Yep, a nice looking game thread indeed. Thank you. However, Jason Williams and Mike Miller look remarkably similar. Are they twins?


G-Force


----------



## Kekai (Jan 12, 2005)

G-Force said:


> Yep, a nice looking game thread indeed. Thank you. However, Jason Williams and Mike Miller look remarkably similar. Are they twins?
> 
> 
> G-Force


Haha. Sorry about that. My mistake.


----------



## ChristopherJ (Aug 10, 2004)

Miller and Johnson will be a very interesting matchup. Miller has being playing amazing as of late and has being Memphis' go to guy. JJ will have to focus on his defense in this series before he even thinks about offense.


----------



## DaUnbreakableKinG (Jun 28, 2003)

Great game thread. :clap: :greatjob:

I think the Suns will win in either 5 or 6.


----------



## Darth Bryant (Feb 1, 2005)

I am hoping to see Memphis make a decent series out of this one.. but the suns are just to powerful... I forsee a sweap.


----------



## Kekai (Jan 12, 2005)

CDRacingZX6R said:


> I am hoping to see Memphis make a decent series out of this one.. but the suns are just to powerful... I forsee a sweap.


This series could easily be a sweep, but also easily be 7 games. Memphis has always seemed to have our number, and I have to admit that I am just a little bit worried.


----------



## Kekai (Jan 12, 2005)

I am starting to think that maybe Nash will fade out in the playoffs. I am hoping he won't, but it is bothering me that he might. I need to see him go out there and kick some butt so I feel better. :biggrin:


----------



## The Future7 (Feb 24, 2005)

This is gonna be an exciting game especially if the Grizzles play at the Suns tempo. I think the suns will win in 5 or 6


----------



## Kekai (Jan 12, 2005)

The Future7 said:


> This is gonna be an exciting game especially if the Grizzles play at the Suns tempo.

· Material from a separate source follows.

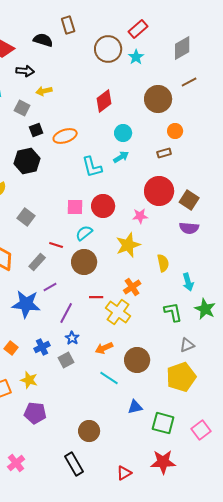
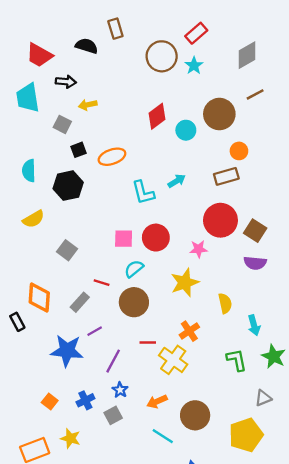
cyan circle: (123, 133) -> (186, 130), moved
brown rectangle: (164, 153) -> (226, 176), size x1.5
gray triangle: (187, 345) -> (263, 398), moved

I think the suns will win in 5 or 6


I think if the Grizz try to play at our pace, we win..:biggrin:


----------



## rocken (Nov 5, 2002)

Glad you guys like the game thread.


----------



## UKfan4Life (Mar 5, 2003)

AH! Tell your guys it's ok to miss every now and then. :biggrin:


----------



## jibikao (Nov 14, 2004)

Keep draining those 3 pointers!! I LOVE IT.


----------



## mavsmania41 (Mar 27, 2005)

Memphis making a run with your bench out there look out. this board is way more active then Denver board.


----------



## mavsmania41 (Mar 27, 2005)

ok maybe not who has the most active board tho in the Nba ?


----------



## HogsFan1188 (Nov 24, 2004)

mavsmania41 said:


> ok maybe not who has the most active board tho in the Nba ?



Bulls


----------



## jibikao (Nov 14, 2004)

Ok... I think the refs are against Amare tonight. Amare can't get anything going. darn it.


----------



## mavsmania41 (Mar 27, 2005)

could anybody give us the board rankings for the most active board i know the MAvs has to be somewhere in the top 10.


----------



## jibikao (Nov 14, 2004)

Why do you want to know which board is the most active?? 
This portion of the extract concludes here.